- _Aim of the exercise_
In the material below, pictures must be dropped. Repeat exactly, and only, the lines from the line with "Februar 2018" to the line with "2010 à 19:51", both ends included.

- _Records provided_
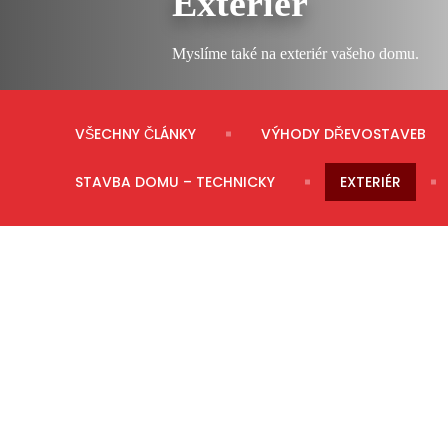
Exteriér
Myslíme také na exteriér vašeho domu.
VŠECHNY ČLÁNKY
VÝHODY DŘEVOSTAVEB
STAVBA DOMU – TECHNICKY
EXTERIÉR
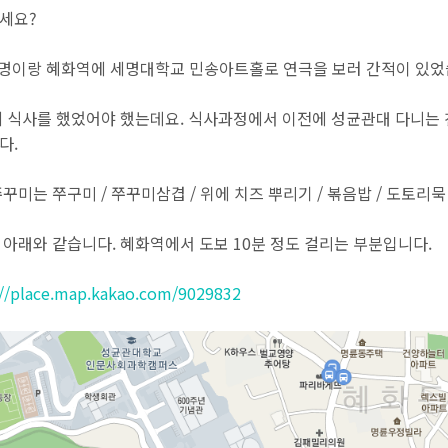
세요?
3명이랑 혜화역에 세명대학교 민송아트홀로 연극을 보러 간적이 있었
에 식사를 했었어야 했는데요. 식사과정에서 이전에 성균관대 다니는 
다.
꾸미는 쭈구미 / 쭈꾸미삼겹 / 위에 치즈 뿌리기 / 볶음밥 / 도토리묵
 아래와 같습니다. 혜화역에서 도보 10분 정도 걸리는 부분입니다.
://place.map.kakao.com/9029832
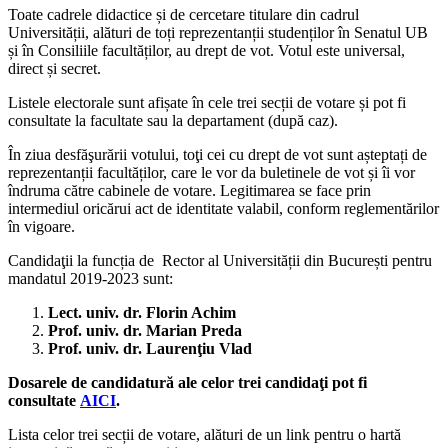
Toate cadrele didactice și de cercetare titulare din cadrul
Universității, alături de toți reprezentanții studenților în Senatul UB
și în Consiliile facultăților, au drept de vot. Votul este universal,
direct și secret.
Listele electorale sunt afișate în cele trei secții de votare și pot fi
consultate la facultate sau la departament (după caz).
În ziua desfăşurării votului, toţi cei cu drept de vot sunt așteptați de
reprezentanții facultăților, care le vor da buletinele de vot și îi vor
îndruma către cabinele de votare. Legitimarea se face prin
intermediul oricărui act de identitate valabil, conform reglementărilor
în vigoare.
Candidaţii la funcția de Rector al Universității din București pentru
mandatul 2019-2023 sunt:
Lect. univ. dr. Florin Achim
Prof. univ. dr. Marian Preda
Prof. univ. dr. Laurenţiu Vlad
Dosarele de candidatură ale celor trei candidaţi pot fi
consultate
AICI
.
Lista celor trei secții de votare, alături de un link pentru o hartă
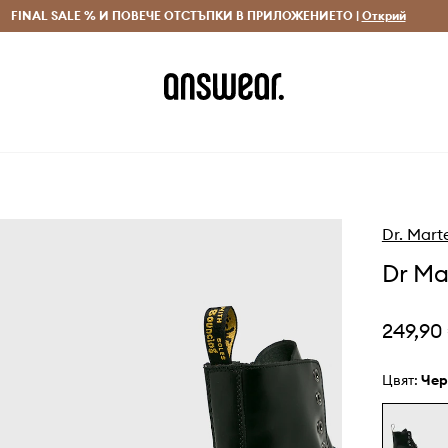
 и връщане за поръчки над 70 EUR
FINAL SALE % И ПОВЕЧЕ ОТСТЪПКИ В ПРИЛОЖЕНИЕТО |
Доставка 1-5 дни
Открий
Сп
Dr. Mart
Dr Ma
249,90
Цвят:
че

--

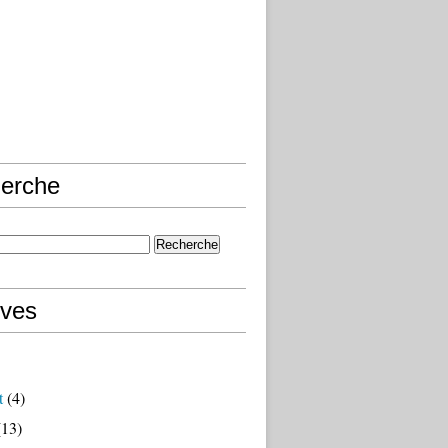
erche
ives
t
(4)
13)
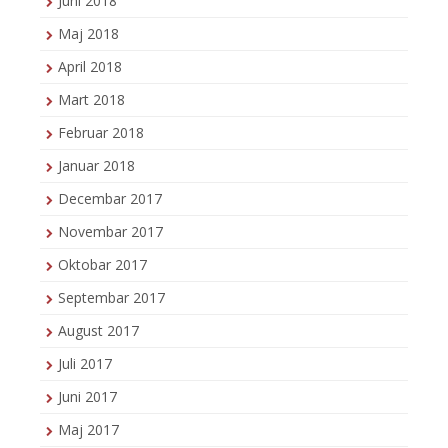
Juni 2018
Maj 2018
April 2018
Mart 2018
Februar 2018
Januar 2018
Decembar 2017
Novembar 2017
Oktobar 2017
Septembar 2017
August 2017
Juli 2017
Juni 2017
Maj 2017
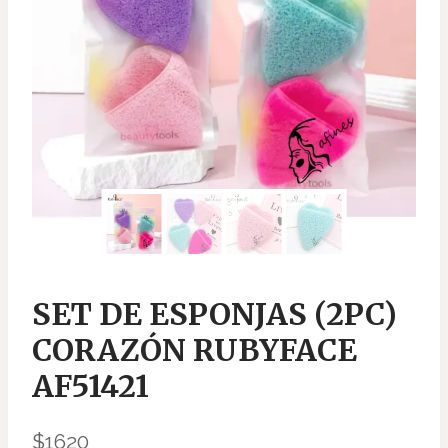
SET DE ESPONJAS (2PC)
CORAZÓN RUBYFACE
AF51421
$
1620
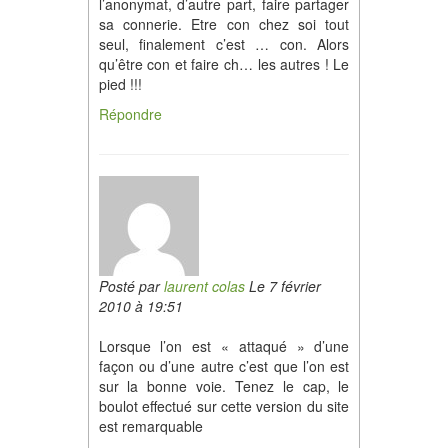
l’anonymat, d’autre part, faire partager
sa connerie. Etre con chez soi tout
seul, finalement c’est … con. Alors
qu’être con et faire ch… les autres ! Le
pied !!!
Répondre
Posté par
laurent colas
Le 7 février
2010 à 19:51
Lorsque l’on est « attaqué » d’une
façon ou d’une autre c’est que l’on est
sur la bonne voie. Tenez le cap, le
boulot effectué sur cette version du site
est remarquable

- _Task response_
Februar 2018
Januar 2018
Decembar 2017
Novembar 2017
Oktobar 2017
Septembar 2017
August 2017
Juli 2017
Juni 2017
Maj 2017
SET DE ESPONJAS (2PC)
CORAZÓN RUBYFACE
AF51421
$
1620
l’anonymat, d’autre part, faire partager
sa connerie. Etre con chez soi tout
seul, finalement c’est … con. Alors
qu’être con et faire ch… les autres ! Le
pied !!!
Répondre
Posté par
laurent colas
Le 7 février
2010 à 19:51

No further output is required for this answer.